Food & Nutrition
The Health Benefits of Nut Butters
Alternatives to PB and J
It won you over when it first showed up in your lunch box in all its gooey goodness. From school cafeteria to corner office, the peanut butter and jelly sandwich is a lunchtime staple that never loses its appeal.
Click through the slideshow to learn about other nut butters to try if you have peanut allergies, or just want some lunchtime variety.
No Peanuts? No Problem
Nut allergies—especially peanuts—are increasingly common. According to the American College of Allergy, Asthma & Immunology (ACAAI), peanut allergy affects around 400,000 children in the United States.
And peanut allergies can be dangerous. The ACAAI reports that this is one of the food allergens most commonly associated with sudden and severe reactions such as anaphylaxis, which can be life-threatening.
Fortunately, there are many nut and seed butter alternatives that will keep your sandwich tasty and allergies at bay.
Check with Doc
If you’re certain peanuts are the only nuts that trigger an allergic reaction, you can try alternate nut butters—but talk to your doctor first. If you or your child has a peanut allergy, chances are, you may also suffer from allergies to tree nuts like almonds, cashews, or hazelnuts.
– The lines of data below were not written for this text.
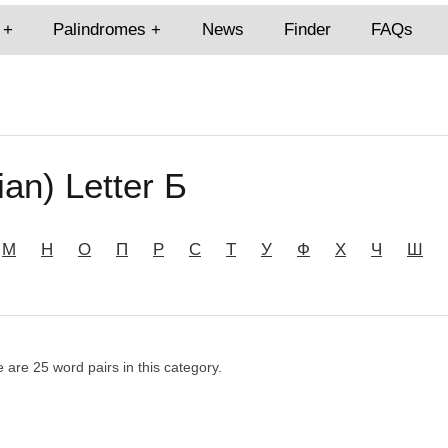
Palindromes
News
Finder
FAQs
ian) Letter Б
М
Н
О
П
Р
С
Т
У
Ф
Х
Ч
Ш
e are 25 word pairs in this category.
According to the ACAAI, research indicates that between 28 percent and 50 percent of patients who have peanut allergies also are allergic to one or more tree nuts.
Butter Me Up
If you’re not allergic to tree nuts, you can choose from a number of heart-healthy nut butters. A wide-range of nut butters provide a variety of health benefits. Check your local grocery or health food store for:
Nut butters contain a number of important nutrients, including:
- healthful fats
- vitamins and minerals
- phytochemicals (which according to the American Cancer Society may help prevent cancer)
The specific nutrients of nut butters vary depending on type of nut. According to UC Berkeley, studies show that nuts help improve cholesterol levels, so researchers suspect that plain nut butters have the same benefits.
Check the Label
While all nut butters contain around 100 calories per tablespoon, not all nut butters contain healthful ingredients. Many brands contain only ground-up nuts, but some contain added salt and sugar. Some use partially hydrogenated oil—a source of unhealthy trans fats according to UC Berkeley. Be sure to check the label before selecting a nut butter.
Watch the Calories
Harvard Medical School (HMS) notes that while nuts are considered to be “nutritional powerhouses,” they’re also high in calories. Therefore, if you eat a lot of nuts or nut butters, cut back in other areas.
Don’t let fear of fat keep you away from trying nut butters, however. HMS emphasizes that eating just two ounces of nuts weekly can lower your risk of heart disease.
Go Nuts with No Nuts
If your allergies force you to keep your distance from all nuts, seed and soy nut butters are excellent alternatives. Sunflower seed butter is high in heart-healthy poly-unsaturated fats. According to UC Berkeley, soy nut butter (which tastes similar to peanut butter) is higher in protein and lower in fat than the average nut butter.
If your nut allergies are severe, ask your doctor to test for potential soy or seed intolerances before trying these options.
If you have a family history of nut allergies, play it safe. It’s important to check with your doctor if you or your child has even a minor allergic reaction to nuts. A mild past reaction may indicate a risk of a more severe future reaction.
While nut allergies can be a burden, you can prepare your favorite recipes with one of the many nut butter alternatives. So fix yourself a nut butter and jelly sandwich, pour a tall glass of milk, and enjoy a childhood favorite with only healthy repercussions.